For decades, dependency injection (DI) has been a hot topic in both the theory and the practice of software development. Different languages offer different DI mechanisms. The Xlang unbounds are an efficient and fine-grained DI mechanism with a similar syntax to the ML abstract members (of ML signatures). unbounds are static, entailing negligible runtime overhead. unbound resolution takes place statically and with no late-binding. They are also fine-grained in that they can be used to inject dependencies that are finer-grained than an entire class. The implementation of an unbound can be as lightweight as a hidden argument to calls or as a part of the call contexts.

The Xlang unbounds are like the C++ template parameters but offer more opportunities for code-reuse. Without type arguments, a C++ template is not still a type. But, an Xlang struct (or trait) containing an unbound is already a type, regardless of whether a binding is available for the unbound. As a consequence, given a struct (or trait) that contains an unbound, the code that makes use of that struct (or trait) will need no update when the binding of the unbound is manipulated. unbounds can be bound in any scope (once per scope) – hence, offering finer granularity. unbounds do not impose any runtime or space cost to the instances of their enclosing struct (or those of the impls of their enclosing trait).

Reducing the runtime has always been the holy grail of systems programming. One way to win the holy grail is to move as much of the runtime actions into the compile-time as possible. Xlang takes it beyond compile-time vs runtime by offering a new opportunity for multi-stage programming. The precompute-time is a preamble to runtime, in which parts of the code are executed. Those parts are called precomputable.
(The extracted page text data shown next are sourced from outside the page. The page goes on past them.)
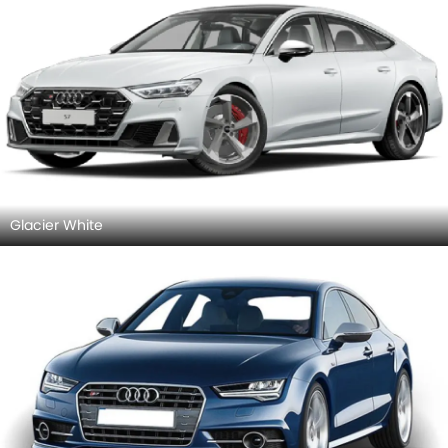
Glacier White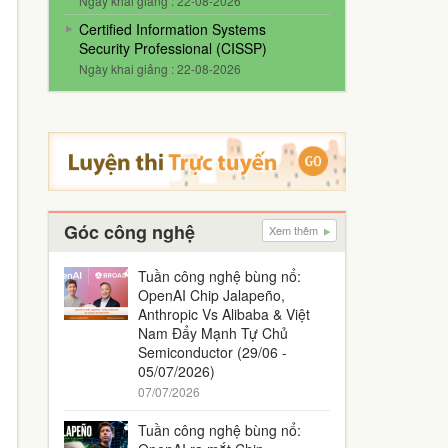
Ngày khai giảng : 22-08-2026
Certified Information Systems
Security Professional (CISSP)
Ngày khai giảng : 22-08-2026
Góc công nghệ
Xem thêm
Tuần công nghệ bùng nổ:
OpenAI Chip Jalapeño,
Anthropic Vs Alibaba & Việt
Nam Đẩy Mạnh Tự Chủ
Semiconductor (29/06 -
05/07/2026)
07/07/2026
Tuần công nghệ bùng nổ:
Executing the precomputable parts might not be possible at compile-time because of the unavailability of the relevant information at that stage. Conceptually, the output of the precompute-time is a new executable, in which the precomputable parts are JITted.

Precomputation can be enforced manually using the known keyword. However, precomputation is mostly performed automatically by the Xlang build toolchain. That is, at precompute-time, in addition to those expressions marked known by the Xlang programmer, the build toolchain analyzes dependencies to identify precomputable expressions and components. The language also provides programmer guarantees as to what will be precomputed even without known decoration based on dependencies, thus providing both fine-grained mata-programming control and the ability for the same code to be reused at both precompute and runtime.

Two major problems with C++TMP or the Scala metaprogramming is that they are almost another language when compared to C++ or Scala and that they require understanding of the splicing semantics. C++TMP takes that to the extreme such that a compile-time regexp library takes an outstandingly genius design that a very small fraction of the C++ programmers can understand. The Xlang precomputability is, on the contrary, accessible to the everyday programmer.